#### Instructions for the task:
Pictures aside, the data must be reproduced exactly.

#### Records to process:
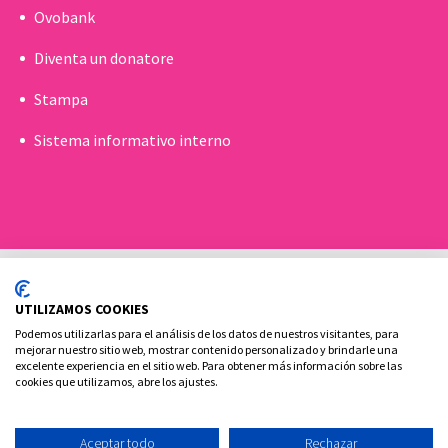
Ovobank
Diventa un donatore
Stampa
Sistema informativo interno
UTILIZAMOS COOKIES
Podemos utilizarlas para el análisis de los datos de nuestros visitantes, para
mejorar nuestro sitio web, mostrar contenido personalizado y brindarle una
excelente experiencia en el sitio web. Para obtener más información sobre las
Politica sui cookie
Aviso legale e Informativa sulla privacy
cookies que utilizamos, abre los ajustes.
Contatto
Aceptar todo
Rechazar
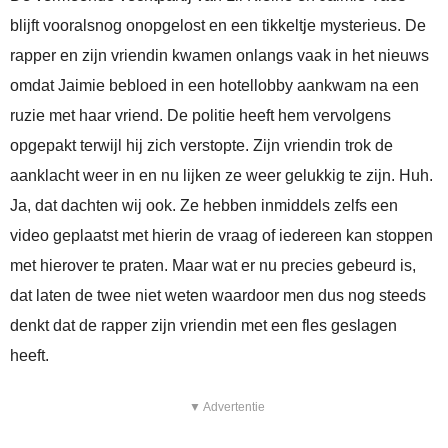
blijft vooralsnog onopgelost en een tikkeltje mysterieus. De
rapper en zijn vriendin kwamen onlangs vaak in het nieuws
omdat Jaimie bebloed in een hotellobby aankwam na een
ruzie met haar vriend. De politie heeft hem vervolgens
opgepakt terwijl hij zich verstopte. Zijn vriendin trok de
aanklacht weer in en nu lijken ze weer gelukkig te zijn. Huh.
Ja, dat dachten wij ook. Ze hebben inmiddels zelfs een
video geplaatst met hierin de vraag of iedereen kan stoppen
met hierover te praten. Maar wat er nu precies gebeurd is,
dat laten de twee niet weten waardoor men dus nog steeds
denkt dat de rapper zijn vriendin met een fles geslagen
heeft.
▼ Advertentie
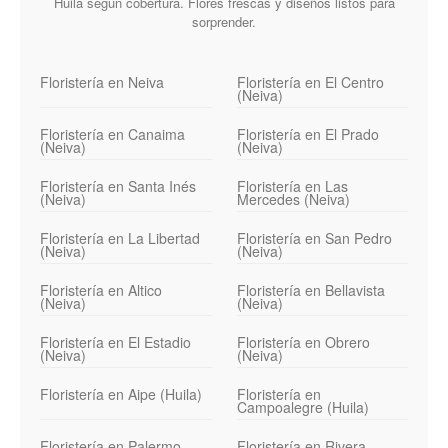
Huila según cobertura. Flores frescas y diseños listos para
sorprender.
Floristería en Neiva
Floristería en El Centro
(Neiva)
Floristería en Canaima
Floristería en El Prado
(Neiva)
(Neiva)
Floristería en Santa Inés
Floristería en Las
(Neiva)
Mercedes (Neiva)
Floristería en La Libertad
Floristería en San Pedro
(Neiva)
(Neiva)
Floristería en Altico
Floristería en Bellavista
(Neiva)
(Neiva)
Floristería en El Estadio
Floristería en Obrero
(Neiva)
(Neiva)
Floristería en Aipe (Huila)
Floristería en
Campoalegre (Huila)
Floristería en Palermo
Floristería en Rivera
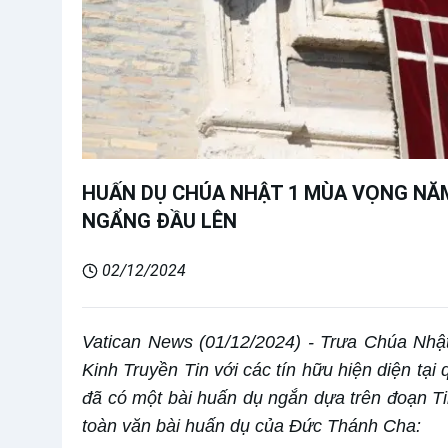
HUẤN DỤ CHÚA NHẬT 1 MÙA VỌNG NĂM 
NGẨNG ĐẦU LÊN
02/12/2024
Vatican News (01/12/2024) - Trưa Chúa Nhậ
Kinh Truyền Tin với các tín hữu hiện diện tại
đã có một bài huấn dụ ngắn dựa trên đoạn 
toàn văn bài huấn dụ của Đức Thánh Cha:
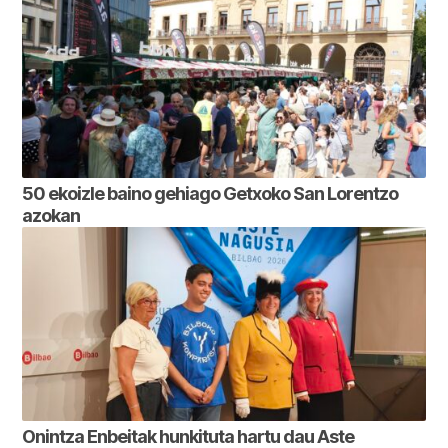
50 ekoizle baino gehiago Getxoko San Lorentzo
azokan
Onintza Enbeitak hunkituta hartu dau Aste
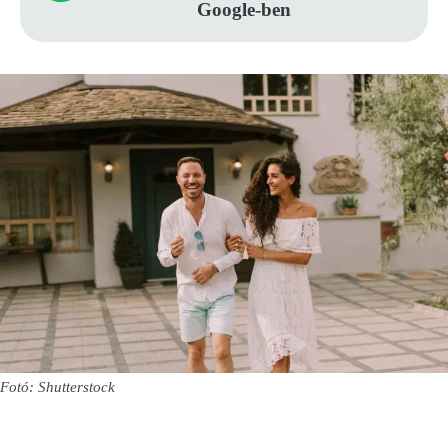
Google-ben
Fotó: Shutterstock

#### Task answer:
Ovobank
Diventa un donatore
Stampa
Sistema informativo interno
UTILIZAMOS COOKIES
Podemos utilizarlas para el análisis de los datos de nuestros visitantes, para
mejorar nuestro sitio web, mostrar contenido personalizado y brindarle una
excelente experiencia en el sitio web. Para obtener más información sobre las
Politica sui cookie
Aviso legale e Informativa sulla privacy
cookies que utilizamos, abre los ajustes.
Contatto
Aceptar todo
Rechazar
blijft vooralsnog onopgelost en een tikkeltje mysterieus. De
rapper en zijn vriendin kwamen onlangs vaak in het nieuws
omdat Jaimie bebloed in een hotellobby aankwam na een
ruzie met haar vriend. De politie heeft hem vervolgens
opgepakt terwijl hij zich verstopte. Zijn vriendin trok de
aanklacht weer in en nu lijken ze weer gelukkig te zijn. Huh.
Ja, dat dachten wij ook. Ze hebben inmiddels zelfs een
video geplaatst met hierin de vraag of iedereen kan stoppen
met hierover te praten. Maar wat er nu precies gebeurd is,
dat laten de twee niet weten waardoor men dus nog steeds
denkt dat de rapper zijn vriendin met een fles geslagen
heeft.
▼ Advertentie
Huila según cobertura. Flores frescas y diseños listos para
sorprender.
Floristería en Neiva
Floristería en El Centro
(Neiva)
Floristería en Canaima
Floristería en El Prado
(Neiva)
(Neiva)
Floristería en Santa Inés
Floristería en Las
(Neiva)
Mercedes (Neiva)
Floristería en La Libertad
Floristería en San Pedro
(Neiva)
(Neiva)
Floristería en Altico
Floristería en Bellavista
(Neiva)
(Neiva)
Floristería en El Estadio
Floristería en Obrero
(Neiva)
(Neiva)
Floristería en Aipe (Huila)
Floristería en
Campoalegre (Huila)
Floristería en Palermo
Floristería en Rivera
HUẤN DỤ CHÚA NHẬT 1 MÙA VỌNG NĂM 
NGẨNG ĐẦU LÊN
02/12/2024
Vatican News (01/12/2024) - Trưa Chúa Nhậ
Kinh Truyền Tin với các tín hữu hiện diện tại
đã có một bài huấn dụ ngắn dựa trên đoạn 
toàn văn bài huấn dụ của Đức Thánh Cha:
50 ekoizle baino gehiago Getxoko San Lorentzo
azokan
Onintza Enbeitak hunkituta hartu dau Aste
Google-ben
Fotó: Shutterstock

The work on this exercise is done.